El Santo Padre insta a los miembros del Tribunal de la Rota Romana a actuar con rigor

El Papa pidió el sábado a los miembros del Tribunal de la Rota Romana que actúen con más rigor a la hora de juzgar las causas matrimoniales, evitando transformar «cualquier dificultad conyugal» en un síntoma de posible nulidad.

El Pontífice hizo estas declaraciones durante la audiencia que concedió a los prelados auditores, oficiales y abogados que trabajan en el Tribunal de la Rota Romana con ocasión de la inauguración del Año Judicial.

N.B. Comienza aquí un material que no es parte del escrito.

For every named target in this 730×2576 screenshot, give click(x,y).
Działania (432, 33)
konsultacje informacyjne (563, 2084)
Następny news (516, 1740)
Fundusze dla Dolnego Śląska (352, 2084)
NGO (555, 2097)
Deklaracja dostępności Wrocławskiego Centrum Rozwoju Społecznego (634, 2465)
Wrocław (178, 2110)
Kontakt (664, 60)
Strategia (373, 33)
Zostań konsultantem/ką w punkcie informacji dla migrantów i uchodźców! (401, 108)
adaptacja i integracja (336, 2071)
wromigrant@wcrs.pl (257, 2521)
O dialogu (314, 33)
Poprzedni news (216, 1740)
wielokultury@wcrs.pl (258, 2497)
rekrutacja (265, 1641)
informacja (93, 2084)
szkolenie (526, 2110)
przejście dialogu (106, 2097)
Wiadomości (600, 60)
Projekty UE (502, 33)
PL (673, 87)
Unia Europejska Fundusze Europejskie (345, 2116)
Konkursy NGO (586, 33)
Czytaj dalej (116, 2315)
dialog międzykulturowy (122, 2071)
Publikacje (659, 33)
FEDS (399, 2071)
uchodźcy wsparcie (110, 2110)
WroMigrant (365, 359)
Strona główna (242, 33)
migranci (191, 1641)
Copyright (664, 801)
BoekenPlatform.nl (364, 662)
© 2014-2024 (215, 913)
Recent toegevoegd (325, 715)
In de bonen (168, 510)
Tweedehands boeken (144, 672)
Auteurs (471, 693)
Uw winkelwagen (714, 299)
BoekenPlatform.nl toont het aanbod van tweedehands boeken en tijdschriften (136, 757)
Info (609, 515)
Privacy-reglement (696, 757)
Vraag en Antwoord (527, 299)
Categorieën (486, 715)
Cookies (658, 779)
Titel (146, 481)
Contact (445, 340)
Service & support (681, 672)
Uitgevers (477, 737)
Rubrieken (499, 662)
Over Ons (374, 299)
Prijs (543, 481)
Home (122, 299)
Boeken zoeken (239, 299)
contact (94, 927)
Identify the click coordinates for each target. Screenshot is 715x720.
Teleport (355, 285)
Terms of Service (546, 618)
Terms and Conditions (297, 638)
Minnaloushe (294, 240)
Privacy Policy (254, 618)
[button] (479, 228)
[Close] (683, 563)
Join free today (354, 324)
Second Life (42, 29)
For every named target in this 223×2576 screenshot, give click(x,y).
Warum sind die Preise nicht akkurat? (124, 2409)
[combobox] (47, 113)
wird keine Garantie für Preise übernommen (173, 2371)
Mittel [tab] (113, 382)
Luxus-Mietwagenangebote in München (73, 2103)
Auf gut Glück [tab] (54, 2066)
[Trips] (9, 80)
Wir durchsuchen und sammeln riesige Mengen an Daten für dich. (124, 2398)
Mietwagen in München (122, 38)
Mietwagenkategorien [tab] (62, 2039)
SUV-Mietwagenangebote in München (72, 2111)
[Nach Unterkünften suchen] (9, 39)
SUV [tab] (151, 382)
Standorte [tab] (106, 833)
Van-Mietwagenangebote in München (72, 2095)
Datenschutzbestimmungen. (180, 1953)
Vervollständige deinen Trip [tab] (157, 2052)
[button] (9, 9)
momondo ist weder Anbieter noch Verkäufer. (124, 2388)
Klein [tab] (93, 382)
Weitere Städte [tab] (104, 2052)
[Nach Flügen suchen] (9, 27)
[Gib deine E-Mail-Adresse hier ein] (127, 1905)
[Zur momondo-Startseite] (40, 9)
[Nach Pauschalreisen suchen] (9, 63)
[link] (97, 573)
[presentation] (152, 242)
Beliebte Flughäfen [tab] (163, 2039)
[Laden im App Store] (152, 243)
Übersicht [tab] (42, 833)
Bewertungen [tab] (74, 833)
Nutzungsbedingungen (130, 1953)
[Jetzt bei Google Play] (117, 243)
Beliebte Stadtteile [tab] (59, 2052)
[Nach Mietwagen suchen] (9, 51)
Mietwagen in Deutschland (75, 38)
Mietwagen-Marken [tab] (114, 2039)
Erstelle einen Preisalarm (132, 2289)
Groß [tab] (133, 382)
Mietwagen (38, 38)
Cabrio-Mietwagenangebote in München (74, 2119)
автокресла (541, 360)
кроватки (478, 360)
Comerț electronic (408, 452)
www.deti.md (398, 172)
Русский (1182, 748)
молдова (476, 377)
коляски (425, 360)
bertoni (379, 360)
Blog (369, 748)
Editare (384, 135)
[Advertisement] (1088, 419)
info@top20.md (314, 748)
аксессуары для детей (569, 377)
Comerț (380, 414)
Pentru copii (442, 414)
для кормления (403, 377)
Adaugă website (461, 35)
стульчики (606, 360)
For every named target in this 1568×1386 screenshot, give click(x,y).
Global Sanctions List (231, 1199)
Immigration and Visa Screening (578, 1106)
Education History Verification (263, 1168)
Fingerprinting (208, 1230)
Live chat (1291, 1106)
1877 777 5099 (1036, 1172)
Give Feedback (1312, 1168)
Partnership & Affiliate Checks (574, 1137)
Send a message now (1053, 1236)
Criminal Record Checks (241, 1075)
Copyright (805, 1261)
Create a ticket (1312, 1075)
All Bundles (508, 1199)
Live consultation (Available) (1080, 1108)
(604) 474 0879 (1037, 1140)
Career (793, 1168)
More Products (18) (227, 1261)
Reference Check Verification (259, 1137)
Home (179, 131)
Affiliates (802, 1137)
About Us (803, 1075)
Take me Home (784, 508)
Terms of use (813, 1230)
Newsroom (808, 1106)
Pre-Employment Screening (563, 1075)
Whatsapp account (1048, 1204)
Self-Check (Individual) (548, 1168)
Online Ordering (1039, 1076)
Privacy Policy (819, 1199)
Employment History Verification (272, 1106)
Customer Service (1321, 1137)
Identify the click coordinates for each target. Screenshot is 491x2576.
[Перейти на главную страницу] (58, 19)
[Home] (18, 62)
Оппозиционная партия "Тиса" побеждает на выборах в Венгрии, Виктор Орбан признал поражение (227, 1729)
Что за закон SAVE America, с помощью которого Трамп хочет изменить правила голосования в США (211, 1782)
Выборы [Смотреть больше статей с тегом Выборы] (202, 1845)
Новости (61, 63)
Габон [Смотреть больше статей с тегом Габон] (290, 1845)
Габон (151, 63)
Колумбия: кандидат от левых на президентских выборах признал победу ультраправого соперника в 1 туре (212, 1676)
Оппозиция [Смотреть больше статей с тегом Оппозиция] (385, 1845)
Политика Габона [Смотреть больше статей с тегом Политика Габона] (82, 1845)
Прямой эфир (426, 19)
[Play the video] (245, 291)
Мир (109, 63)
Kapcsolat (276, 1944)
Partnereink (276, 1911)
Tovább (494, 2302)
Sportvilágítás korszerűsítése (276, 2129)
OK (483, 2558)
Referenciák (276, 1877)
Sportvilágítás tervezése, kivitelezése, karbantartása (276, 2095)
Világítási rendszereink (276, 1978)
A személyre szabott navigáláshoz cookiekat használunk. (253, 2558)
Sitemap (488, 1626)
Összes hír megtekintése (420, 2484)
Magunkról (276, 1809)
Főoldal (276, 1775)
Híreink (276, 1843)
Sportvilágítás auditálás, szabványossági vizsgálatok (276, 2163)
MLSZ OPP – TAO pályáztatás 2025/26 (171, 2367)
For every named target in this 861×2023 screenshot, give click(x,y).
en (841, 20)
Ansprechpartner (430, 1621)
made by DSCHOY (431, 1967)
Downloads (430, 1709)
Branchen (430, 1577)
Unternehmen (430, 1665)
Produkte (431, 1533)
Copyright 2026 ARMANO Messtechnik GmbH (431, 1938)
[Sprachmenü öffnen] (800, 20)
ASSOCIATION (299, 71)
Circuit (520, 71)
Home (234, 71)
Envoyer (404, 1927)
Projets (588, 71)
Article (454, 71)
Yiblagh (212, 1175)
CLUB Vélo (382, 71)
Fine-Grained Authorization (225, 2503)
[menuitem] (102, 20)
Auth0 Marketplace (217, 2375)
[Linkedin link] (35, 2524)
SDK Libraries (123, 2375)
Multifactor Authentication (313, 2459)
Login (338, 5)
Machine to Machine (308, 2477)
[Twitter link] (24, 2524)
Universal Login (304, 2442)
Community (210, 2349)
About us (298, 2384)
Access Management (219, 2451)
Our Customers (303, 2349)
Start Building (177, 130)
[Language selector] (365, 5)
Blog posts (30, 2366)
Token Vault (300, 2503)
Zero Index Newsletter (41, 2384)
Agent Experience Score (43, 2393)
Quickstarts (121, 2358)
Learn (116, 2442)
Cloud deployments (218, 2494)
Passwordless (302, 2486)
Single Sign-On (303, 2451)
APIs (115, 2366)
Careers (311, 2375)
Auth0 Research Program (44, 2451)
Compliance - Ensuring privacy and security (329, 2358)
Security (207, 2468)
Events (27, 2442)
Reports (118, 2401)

El Papa definió la «indisolubilidad» como una «propiedad esencial» delmatrimonio cristiano, lo que hace que «en caso de duda, éste deba considerarse válido hasta que no se pruebe lo contrario».

«De otro modo, se corre el grave riesgo de quedarse sin un punto de referencia objetivo para los pronunciamientos de nulidad, transformando cualquier dificultad conyugal en un síntoma de falta de actuación de la unión» matrimonial, explicó.

De hecho, el Pontífice tomó nota de la «difundida y radicada tendencia» a considerar que «la caridad pastoral podría justificar cualquier paso hacia la declaración de la nulidad del vínculo matrimonial para salir al paso de las personas que se encuentran en situaciones matrimoniales irregulares».

En particular, hizo referencia a los abogados, «los cuales, deben no sólo poner toda la atención para respetar la verdad de las pruebas, sino que también deben evitar con cuidado el asumir, como legales de confianza, el patrocinio de causas que, según su conciencia, no son objetiamente sostenibles».

La concesión de la nulidad matrimonial significa reconocer que el matrimonio entre dos personas no fue válido y que, por lo tanto, a los ojos de la Iglesia, es como si nunca hubiera existido, lo que permite a ambos cónyuges contraer matrimonio religioso con otra persona, si lo desean.

Según los últimos datos, a finales de 2008, las causas pendientes ante la Rota Romana eran 1.118, de las que 664 procedían de Europa, 376 de América, 66 de Asia, ocho de Africa y tres de Oceanía. La gran mayoría de casos que llegan a este tribunal están relacionados con la nulidad matrimonial.